High Fidelity Music Streaming by Jay Z - dkroy
http://tidal.com/

======
lowmagnet
I've used the "Pre-Jay Z" version of this service, and it's disingenuous to
call this "by Jay Z"

Tidal has issues with gapless playback, like seriously big ones, with up to 5
seconds between songs.

They also have an issue where if you pause a song (for say a bathroom break)
and then come back later, the song will play for an additional 20 seconds past
unpause, then stop and play the next song.

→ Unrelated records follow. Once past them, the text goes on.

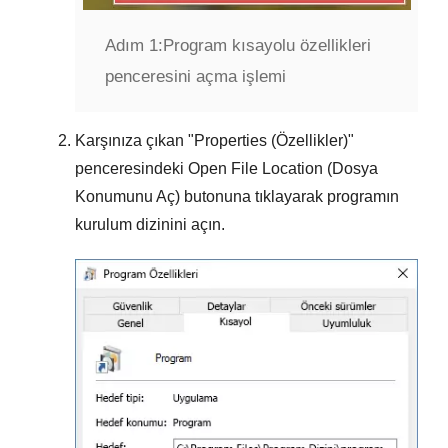
Adım 1:
Program kısayolu özellikleri
penceresini açma işlemi
Karşınıza çıkan "
Properties (Özellikler)
"
penceresindeki
Open File Location (Dosya
Konumunu Aç)
butonuna tıklayarak programın
kurulum dizinini açın.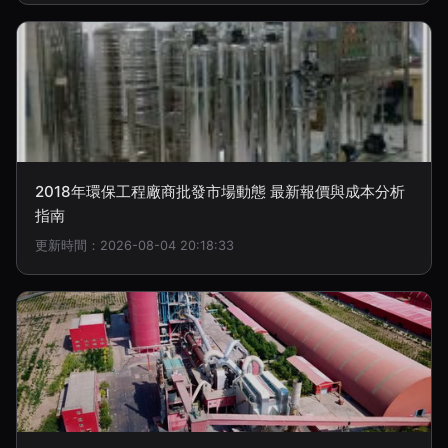
2018年環保工程廠商批發市場動態 最新報價與成本分析
指南
更新時間：2026-08-04 20:18:33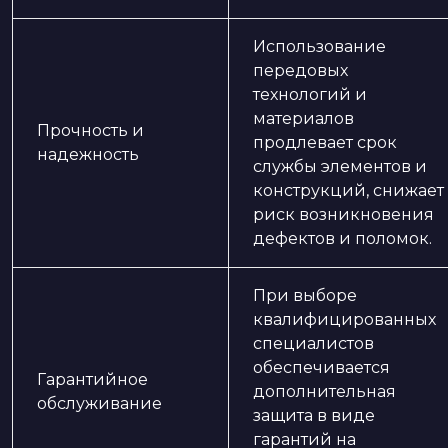
Использование
передовых
технологий и
материалов
Прочность и
продлевает срок
надежность
службы элементов и
конструкций, снижает
риск возникновения
дефектов и поломок.
При выборе
квалифицированных
специалистов
обеспечивается
Гарантийное
дополнительная
обслуживание
защита в виде
гарантий на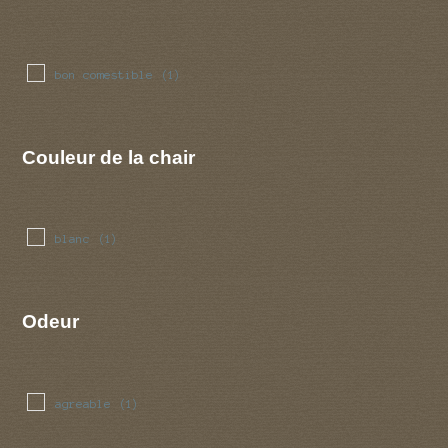
bon comestible
(1)
Couleur de la chair
blanc
(1)
Odeur
agreable
(1)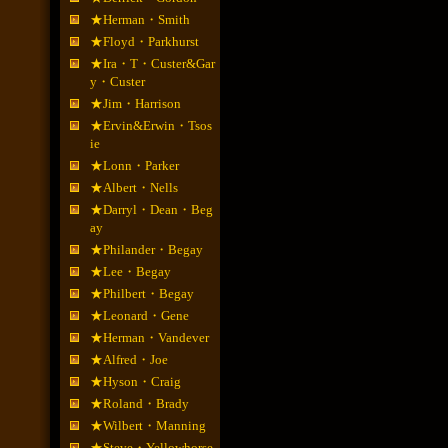
★Herman・Smith
★Floyd・Parkhurst
★Ira・T・Custer&Gar
y・Custer
★Jim・Harrison
★Ervin&Erwin・Tsos
ie
★Lonn・Parker
★Albert・Nells
★Darryl・Dean・Beg
ay
★Philander・Begay
★Lee・Begay
★Philbert・Begay
★Leonard・Gene
★Herman・Vandever
★Alfred・Joe
★Hyson・Craig
★Roland・Brady
★Wilbert・Manning
★Steve・Yellowhorse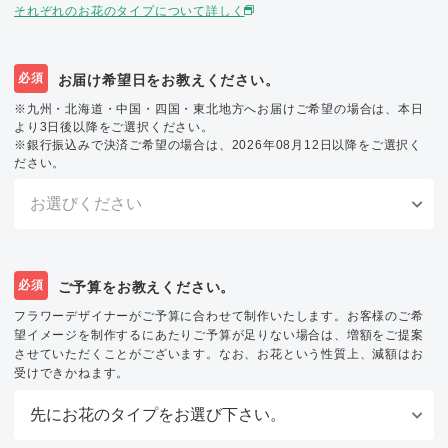
それぞれのお花のタイプについて詳しく
必須
お届け希望日をお教えください。
※九州・北海道・中国・四国・東北地方へお届けご希望の場合は、本日
より3日後以降をご選択ください。
※銀行振込みで決済ご希望の場合は、2026年08月12日以降をご選択く
ださい。
必須
ご予算をお教えください。
フラワーデザイナーがご予算に合わせて制作いたします。お客様のご希
望イメージを制作するにあたりご予算が足りない場合は、増額をご提案
させていただくことがございます。なお、お花という性質上、減額はお
受けできかねます。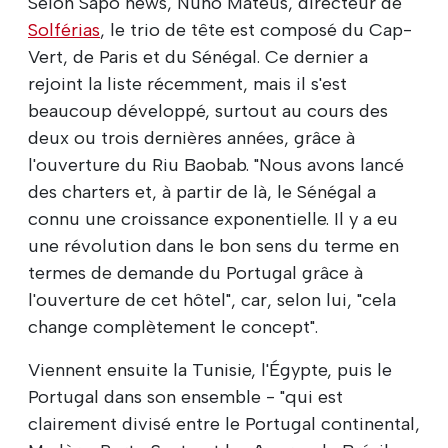
Selon Sapo news, Nuno Mateus, directeur de
Solférias
, le trio de tête est composé du Cap-
Vert, de Paris et du Sénégal. Ce dernier a
rejoint la liste récemment, mais il s'est
beaucoup développé, surtout au cours des
deux ou trois dernières années, grâce à
l'ouverture du Riu Baobab. "Nous avons lancé
des charters et, à partir de là, le Sénégal a
connu une croissance exponentielle. Il y a eu
une révolution dans le bon sens du terme en
termes de demande du Portugal grâce à
l'ouverture de cet hôtel", car, selon lui, "cela
change complètement le concept".
Viennent ensuite la Tunisie, l'Égypte, puis le
Portugal dans son ensemble - "qui est
clairement divisé entre le Portugal continental,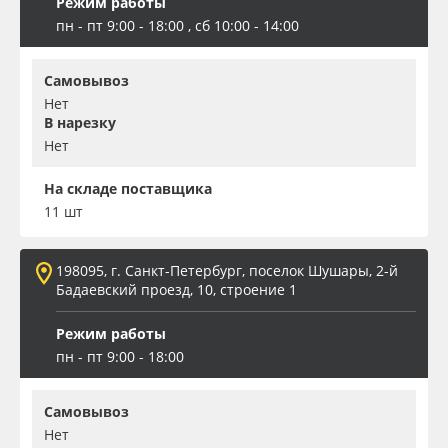
Режим работы
пн - пт 9:00 - 18:00 , сб 10:00 - 14:00
Самовывоз
Нет
В нарезку
Нет
На складе поставщика
11 шт
198095, г. Санкт-Петербург, поселок Шушары, 2-й
Бадаевский проезд, 10, строение 1
Режим работы
пн - пт 9:00 - 18:00
Самовывоз
Нет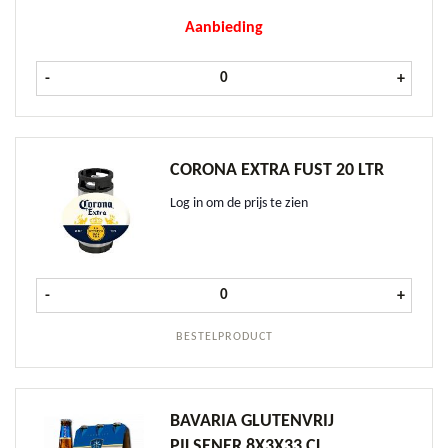
Aanbieding
Corona Extra OW doos 24x33 cl aan
-
+
CORONA EXTRA FUST 20 LTR
Log in om de prijs te zien
Corona Extra fust 20 ltr aantal
-
+
BESTELPRODUCT
BAVARIA GLUTENVRIJ
PILSENER 8X3X33 CL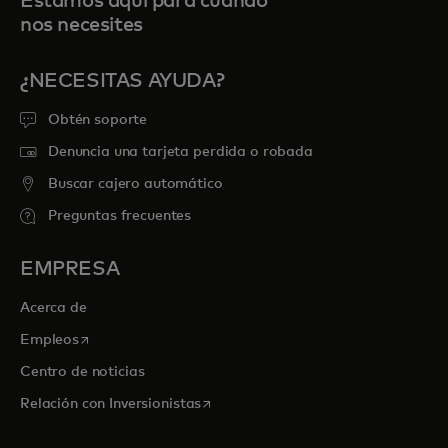
Estamos aquí para cuando
nos necesites
¿NECESITAS AYUDA?
Obtén soporte
Denuncia una tarjeta perdida o robada
Buscar cajero automático
Preguntas frecuentes
EMPRESA
Acerca de
se abre en una pestaña nueva
Empleos
Centro de noticias
se abre en una pestaña nueva
Relación con Inversionistas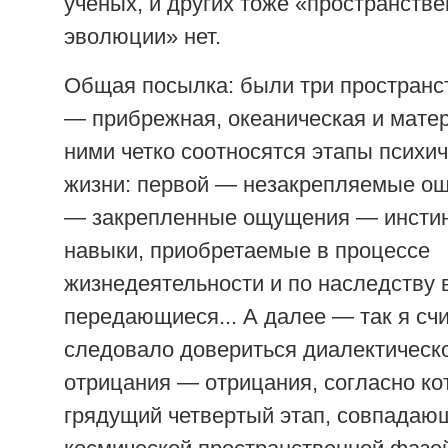
ученых, и других тоже «пространств
эволюции» нет.
Общая посылка: были три простран
— прибрежная, океаническая и матер
ними четко соотносятся этапы психи
жизни: первой — незакрепляемые ощ
— закрепленные ощущения — инстин
навыки, приобретаемые в процессе
жизнедеятельности и по наследству 
передающиеся... А далее — так я сч
следовало довериться диалектическ
отрицания — отрицания, согласно ко
грядущий четвертый этап, совпадаю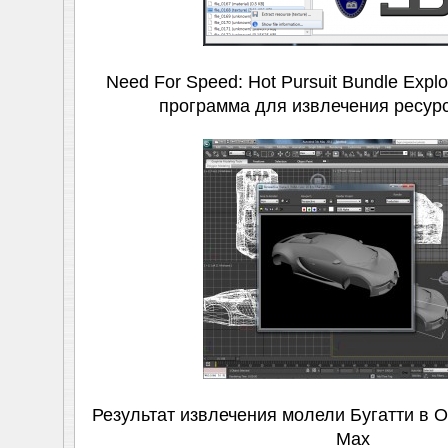
Need For Speed: Hot Pursuit Bundle Expl
программа для извлечения ресурс
Результат извлечения молели Бугатти в O
Max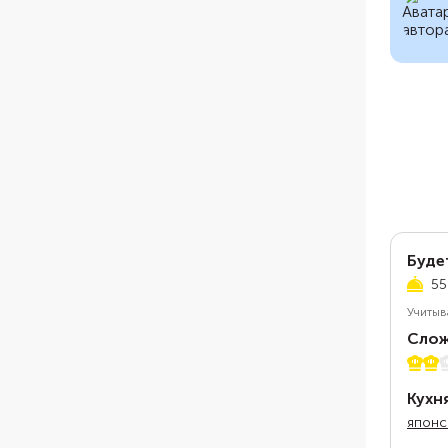
Буде
55
Учитыв
Слож
2 из 
Кухн
японс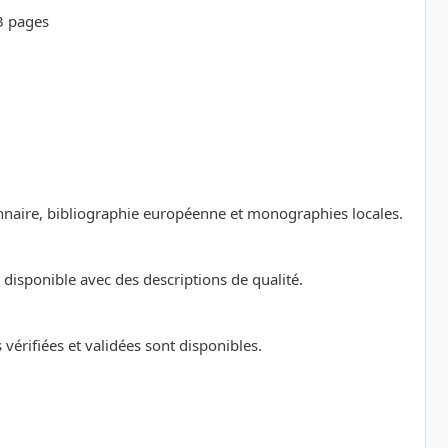
23 pages
ionnaire, bibliographie européenne et monographies locales.
disponible avec des descriptions de qualité.
érifiées et validées sont disponibles.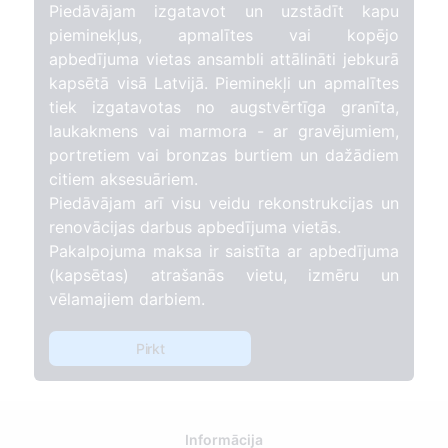
Piedāvājam izgatavot un uzstādīt kapu
pieminekļus, apmalītes vai kopējo
apbedījuma vietas ansambli attālināti jebkurā
kapsētā visā Latvijā. Pieminekļi un apmalītes
tiek izgatavotas no augstvērtīga granīta,
laukakmens vai marmora - ar gravējumiem,
portretiem vai bronzas burtiem un dažādiem
citiem aksesuāriem.
Piedāvājam arī visu veidu rekonstrukcijas un
renovācijas darbus apbedījuma vietās.
Pakalpojuma maksa ir saistīta ar apbedījuma
(kapsētas) atrašanās vietu, izmēru un
vēlamajiem darbiem.
Pirkt
Informācija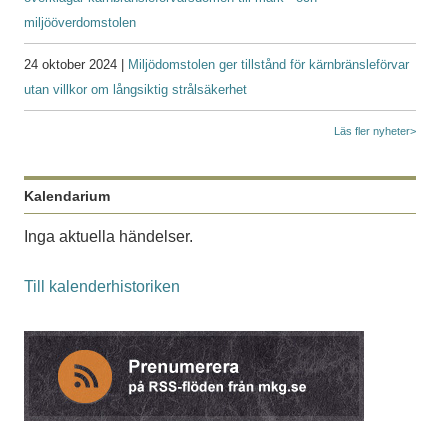
miljööverdomstolen
24 oktober 2024 |
Miljödomstolen ger tillstånd för kärnbränsleförvar
utan villkor om långsiktig strålsäkerhet
Läs fler nyheter>
Kalendarium
Inga aktuella händelser.
Till kalenderhistoriken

Then there's the issue where people can't discern 320 VBR from lossless due to
our primitive hearing.

They do have some harder-to-find albums, and even some stuff missing from
google's play catalog, so they're good for interesting variety, especially in
the indie space.

But as is often the case of smaller providers, they don't support Chromecast
so I didn't really use them at home. I've since canceled my account, as I
didn't see the value in the service.

If I get word they finally fixed gapless and the pause=stop bug, I'd give them
another shot.

------
budu3
Here's a Verge article on Tidal to give it some context.
[http://www.theverge.com/2015/3/30/8314833/tidal-jay-z-
stream...](http://www.theverge.com/2015/3/30/8314833/tidal-jay-z-streaming-
music)

------
Splendor
Lossless audio streaming appeals to me but I'm not sure I'm willing to pay
twice as much for it. I think that the artist exclusives would have to be very
compelling for me to switch to Tidal.

------
danudey
Signed up (and provided payment information), but it wouldn't let me log in.
Reset my password, but when I tried to use Safari's auto-generated password it
gave me a generic error. Reset my password to an easily-type-able one several
times but still can't log in.

Logged into paypal just fine and cancelled their preauthorized billing. Maybe
I'll come back to them some other time.